Beruntung lah mereka yang masih mau berbakti kepada Ibunya. Alangkah bahagianya mereka yang selalu bedo’a untuk Bundanya dalam setiap sehabis shalatnya. Alangkah mulianya mereka yang hatinya tidak pernah mengingkari Ibunya, dan selalu berlaku yang terbaik untuknya. Karena tak dipungkiri – pastinya Ibu ridho dengan anaknya yang demikian itu. Sedang ridho Tuhan adalah ridho Ibu kita.

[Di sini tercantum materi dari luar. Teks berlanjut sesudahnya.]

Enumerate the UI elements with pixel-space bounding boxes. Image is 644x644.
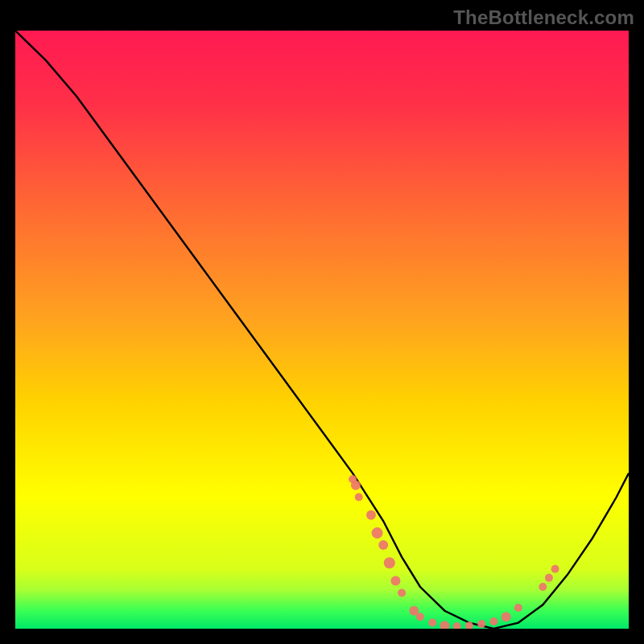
data-marker — [416, 613, 424, 621]
data-marker — [539, 583, 547, 591]
data-marker — [355, 493, 363, 502]
data-marker — [378, 540, 388, 550]
data-marker — [390, 576, 400, 586]
data-marker — [453, 622, 461, 629]
data-marker — [428, 619, 436, 627]
curve-line — [15, 31, 629, 629]
watermark-text: TheBottleneck.com — [453, 6, 634, 29]
data-marker — [545, 574, 553, 582]
data-marker — [477, 620, 485, 628]
bottleneck-curve — [15, 31, 629, 629]
data-marker — [440, 621, 449, 629]
plot-area — [15, 31, 629, 629]
data-marker — [384, 557, 395, 568]
data-marker — [502, 612, 511, 621]
data-marker — [489, 617, 497, 625]
data-marker — [351, 481, 361, 490]
data-marker — [551, 565, 559, 573]
data-marker — [366, 510, 376, 520]
data-marker — [372, 527, 383, 539]
data-marker — [398, 588, 406, 597]
data-markers — [349, 475, 559, 629]
data-marker — [514, 604, 522, 612]
chart-container: TheBottleneck.com — [0, 0, 644, 644]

Maka sungguh bahagia yang demikian itu akan dengan mudah untuk menemukan surga-Nya, karena surgaNya adalah sesuai apa kehendak Ibu dalam amalan kita kepada-nya. Dan alangkah cilakanya mereka yang masih tidak mau berbakti kepadanya. Alangkah hinanya mereka yang tidak mau mengakui Ibu sebagai orang tuanya. Alangkah ruginya mereka yang malu untuk mengenal kan Ibunya ketika Ibunya sudah tua, dengan malu memberitahu kepada teman teman-nya, karena temannya ditakutkan mengejek Ibunya itu. Pun, tak pernah diragukan lagi yang demikian, bersiaplah dengan adzab Allah di akhirat nanti, na’udzubillah...

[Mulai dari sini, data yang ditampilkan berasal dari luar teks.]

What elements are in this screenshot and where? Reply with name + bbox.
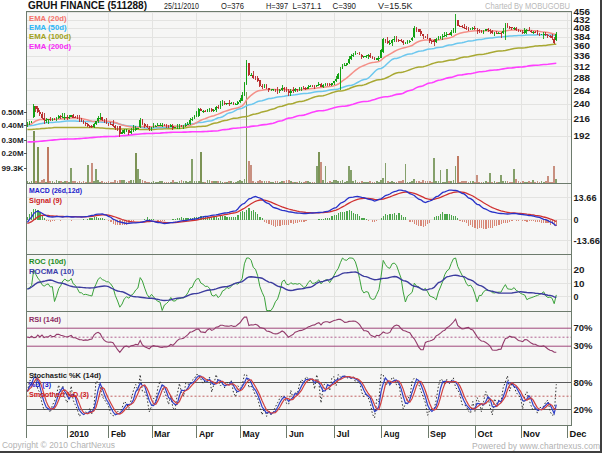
svg-text:360: 360	[574, 41, 591, 51]
svg-text:EMA (20d): EMA (20d)	[29, 14, 67, 23]
svg-text:%D (3): %D (3)	[29, 380, 51, 389]
svg-text:ROCMA (10): ROCMA (10)	[29, 267, 74, 276]
svg-text:0: 0	[574, 215, 579, 225]
svg-text:O=376: O=376	[221, 1, 244, 11]
svg-text:80%: 80%	[574, 378, 593, 388]
svg-text:Jul: Jul	[337, 429, 350, 439]
svg-text:-13.66: -13.66	[574, 236, 601, 246]
svg-text:Powered by www.chartnexus.com: Powered by www.chartnexus.com	[472, 441, 600, 451]
svg-text:Stochastic %K (14d): Stochastic %K (14d)	[29, 371, 101, 380]
svg-text:20%: 20%	[574, 405, 593, 415]
svg-text:216: 216	[574, 114, 591, 124]
svg-text:Copyright © 2010 ChartNexus: Copyright © 2010 ChartNexus	[2, 440, 115, 450]
svg-text:V=15.5K: V=15.5K	[378, 1, 413, 11]
svg-text:2010: 2010	[70, 429, 90, 439]
svg-text:RSI (14d): RSI (14d)	[29, 315, 61, 324]
svg-text:Dec: Dec	[570, 429, 587, 439]
svg-text:192: 192	[574, 131, 591, 141]
svg-text:30%: 30%	[574, 341, 593, 351]
svg-text:GRUH FINANCE (511288): GRUH FINANCE (511288)	[28, 0, 147, 11]
svg-text:Oct: Oct	[477, 429, 492, 439]
svg-text:10: 10	[574, 279, 585, 289]
svg-text:20: 20	[574, 265, 585, 275]
svg-text:99.3K: 99.3K	[2, 164, 24, 173]
svg-text:312: 312	[574, 62, 591, 72]
svg-text:25/11/2010: 25/11/2010	[164, 1, 199, 11]
svg-text:Jun: Jun	[289, 429, 304, 439]
svg-text:EMA (50d): EMA (50d)	[29, 23, 67, 32]
svg-text:H=397: H=397	[266, 1, 288, 11]
svg-text:240: 240	[574, 99, 591, 109]
svg-text:70%: 70%	[574, 323, 593, 333]
svg-text:C=390: C=390	[333, 1, 357, 11]
svg-text:ROC (10d): ROC (10d)	[29, 257, 66, 266]
svg-text:EMA (200d): EMA (200d)	[29, 42, 71, 51]
svg-text:Apr: Apr	[199, 429, 214, 439]
svg-text:0.30M: 0.30M	[2, 136, 24, 145]
svg-text:Nov: Nov	[523, 429, 540, 439]
svg-text:Charted By MOBUGOBU: Charted By MOBUGOBU	[485, 1, 570, 11]
svg-text:0.50M: 0.50M	[2, 108, 24, 117]
svg-text:0.40M: 0.40M	[2, 121, 24, 130]
svg-text:Mar: Mar	[154, 429, 170, 439]
svg-text:0.20M: 0.20M	[2, 149, 24, 158]
svg-text:EMA (100d): EMA (100d)	[29, 32, 71, 41]
svg-text:0: 0	[574, 292, 579, 302]
svg-text:L=371.1: L=371.1	[293, 1, 322, 11]
svg-text:Smoothed %D (3): Smoothed %D (3)	[29, 390, 89, 399]
svg-text:288: 288	[574, 73, 591, 83]
svg-text:13.66: 13.66	[574, 193, 597, 203]
svg-text:Aug: Aug	[384, 429, 400, 439]
svg-text:Feb: Feb	[111, 429, 126, 439]
svg-text:264: 264	[574, 86, 591, 96]
svg-text:May: May	[243, 429, 260, 439]
svg-text:Signal (9): Signal (9)	[29, 196, 62, 205]
svg-text:Sep: Sep	[430, 429, 446, 439]
svg-text:336: 336	[574, 51, 591, 61]
svg-text:MACD (26d,12d): MACD (26d,12d)	[29, 186, 82, 195]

Berbakti kepada orang tua (Ibu) lebih diutamakan dibanding jihad yang hukumnya fardu kifayah. Sehingga seseorang yang hendak berangkat berjihad kemudian Orang tuanya tidak mengizinkannya maka dia dilarang untuk pergi berjihad. Dimana karena jihad itu fardhu kifayah, maka diwajibkan izin kepada orang tua dan diharamkan berangkat tanpa izin keduanya. Ini adalah kesepakatan para ulama berdasarkan hadits Abdullah bin Amr bin Ash, beliau berkata, “Datang seorang lelaki kepada Nabi Muhammad SAW, dengan minta izin kepadanya untuk berangkat jihad. Maka beliau bertanya, “Apakah kedua orangtuamu masih hidup?” la menjawab, “Iya.” Maka beliau bersabda, “Pada keduanyalah engkau berjihad”. Sedangkan berbakti kepada orang tua hukumnya adalah fardhu ain. Sehingga ia lebih didahulukan terhadap jihad yang hukumnya hanya fardhu kifayah.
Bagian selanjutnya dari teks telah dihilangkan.